-- Supplied entries follows --
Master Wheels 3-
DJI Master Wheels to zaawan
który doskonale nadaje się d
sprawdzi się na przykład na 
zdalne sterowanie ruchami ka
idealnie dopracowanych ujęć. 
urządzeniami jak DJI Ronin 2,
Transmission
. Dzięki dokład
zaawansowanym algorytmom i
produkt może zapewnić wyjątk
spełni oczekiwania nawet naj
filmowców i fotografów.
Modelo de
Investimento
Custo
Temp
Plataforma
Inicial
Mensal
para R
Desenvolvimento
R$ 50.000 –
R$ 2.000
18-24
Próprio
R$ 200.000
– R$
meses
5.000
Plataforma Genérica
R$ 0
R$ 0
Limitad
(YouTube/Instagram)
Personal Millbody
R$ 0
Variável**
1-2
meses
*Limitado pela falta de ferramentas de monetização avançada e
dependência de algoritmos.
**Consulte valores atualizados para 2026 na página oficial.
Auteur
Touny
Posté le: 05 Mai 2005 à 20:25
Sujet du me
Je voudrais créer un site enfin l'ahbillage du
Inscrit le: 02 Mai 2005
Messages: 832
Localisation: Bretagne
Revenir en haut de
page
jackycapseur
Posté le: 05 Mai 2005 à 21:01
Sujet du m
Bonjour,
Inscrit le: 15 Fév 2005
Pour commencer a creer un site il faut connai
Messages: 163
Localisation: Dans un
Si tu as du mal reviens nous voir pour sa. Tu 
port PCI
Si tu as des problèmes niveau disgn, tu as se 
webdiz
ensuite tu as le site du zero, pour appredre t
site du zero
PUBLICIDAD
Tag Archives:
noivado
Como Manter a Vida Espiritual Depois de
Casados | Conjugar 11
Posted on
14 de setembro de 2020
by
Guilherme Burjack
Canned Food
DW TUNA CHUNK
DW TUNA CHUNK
-- Supplied entries concluded --
» Aim of the exercise
The response should consist only of the lines running from the one that contains "Como Manter a Vida Espiritual Depois de" through the end of the material, repeated exactly.

» Output of the task
Como Manter a Vida Espiritual Depois de
Casados | Conjugar 11
Posted on
14 de setembro de 2020
by
Guilherme Burjack
Canned Food
DW TUNA CHUNK
DW TUNA CHUNK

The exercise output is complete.